The Passages of H.M. by Jay Parini
A glimpse into the life of Herman Melville—drunkard, abusive, and desperately trying to write the next great novel.
As he did in The Last Station, Jay Parini once again penetrates into the mind of a great novelist. But the story of Herman Melville, as portrayed by his wife, Lizzie, is that of decadence. Melville’s success after Moby-Dick did not pan out quite the way he hoped, and he struggles to figure out his next great novel while meandering around New York’s docks with a customs inspector. The book alternates between Lizzie’s perspective and a third-person portrait of Melville, all the while detailing a man who is sexually inclined to men, desperately seeking sanity, and sympathetic to no one but himself. “Parini’s bold and mesmerizing novel ultimately deepens the mystery of Melville’s incandescent genius,” writes Donna Seaman for Booklist.
An insightful look at the 2008 presidential election’s affect on women through the political stories of Sarah Palin, Michelle Obama, and Hillary Clinton.
Republican strategist Leslie Sanchez dissects the 2008 presidential elections: a pinnacle moment for women in politics. She writes based on the reactions that Americans from small towns to big cities had toward the three powerhouse women who dominated the election. She also looks at how Palin, Obama, and Clinton entered the 2008 political arena, what were their successes, failures, and their impact on the future of women in politics. Don't be fooled by her political affiliation either—Sanchez tackles the issue of women in politics squarely, and woos politicians and analysts from across the spectrum. As Paul Begala says, "In a call to action only Leslie Sanchez could make, she challenges us all—Republicans, Democrats, and independents alike—to truly consider the concept of equality."

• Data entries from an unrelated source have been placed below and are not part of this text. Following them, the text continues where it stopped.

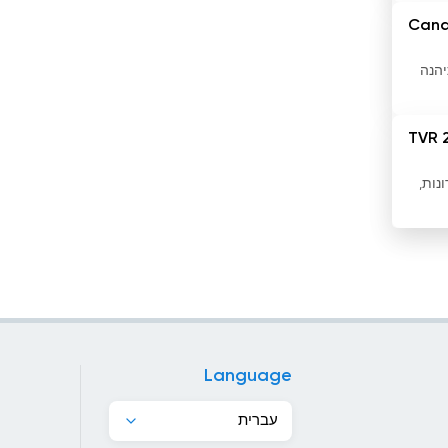
האיטי
Cana
הודו
יהנה
הולנד
TVR 
הונג קונג
רונות,
הונגריה
הונדורס
המלדיביים
הממלכה המאוחדת
הרפובליקה הדומיניקנית
Language
הרפובליקה של קונגו
עברית
וייטנאם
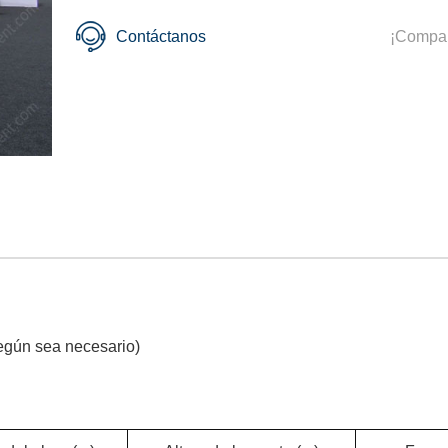
Contáctanos
¡Compar
según sea necesario)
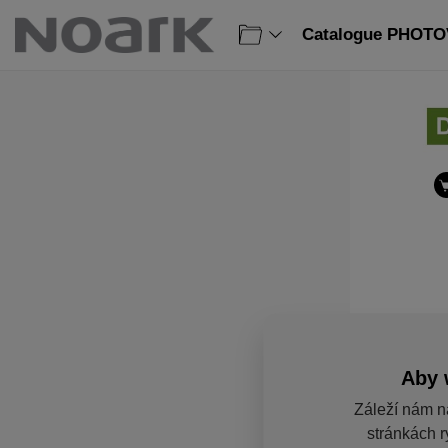
Catalogue PHOTOV
Aby 
Záleží nám n
stránkách r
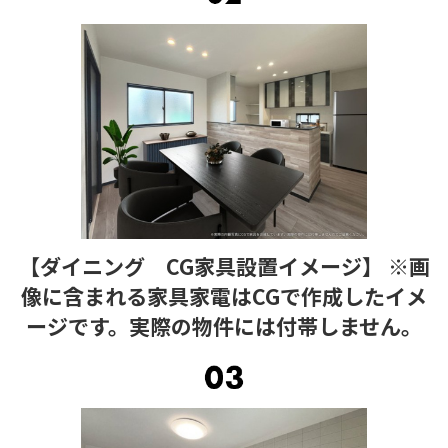
【ダイニング CG家具設置イメージ】 ※画
像に含まれる家具家電はCGで作成したイメ
ージです。実際の物件には付帯しません。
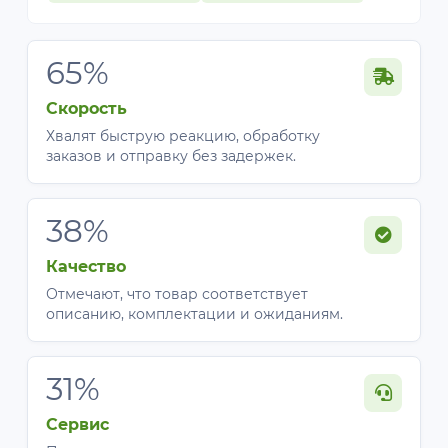
65%
Скорость
Хвалят быструю реакцию, обработку
заказов и отправку без задержек.
38%
Качество
Отмечают, что товар соответствует
описанию, комплектации и ожиданиям.
31%
Сервис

Life Times: Stories, 1952-2007 by Nadine Gordimer
A lifetime’s worth of stunning short fiction from the Nobel laureate—and a follow-up to her nonfiction collection, Telling Times.
Harnessing the racial and political tension of her native South Africa, Nadine Gordimer produced a half-century of stirring, unflinching short fiction, now elegantly collected in one volume, Life Times: Stories 1952-2007. This collection of 30 stories, including two unpublished works, explores the complications of marriage, interracial violence, and overt political repression. On a business trip to London, a man drunkenly writes his wife, asking for a divorce, and wakes up sober, hoping that a postal strike will prevent the letter’s delivery. A white South African couple buries a Rhodesian illegal immigrant who dies on their property. Gordimer was awarded the Booker Prize for her 1983 book The Conservationist, and was the recipient of the Nobel Prize for Literature in 1991. The Dallas Morning News called Life Times, “A fascinating portrait of contemporary South Africa,” revealing Gordimer as “a writer willing to face issues of cruelty, hypocrisy, and despair, and refusing to back down.”
Louisa May Alcott: A Personal Biography by Susan Cheever
An intimate biography of an outspoken progressive activist and the author of a treasured American novel , Little Women.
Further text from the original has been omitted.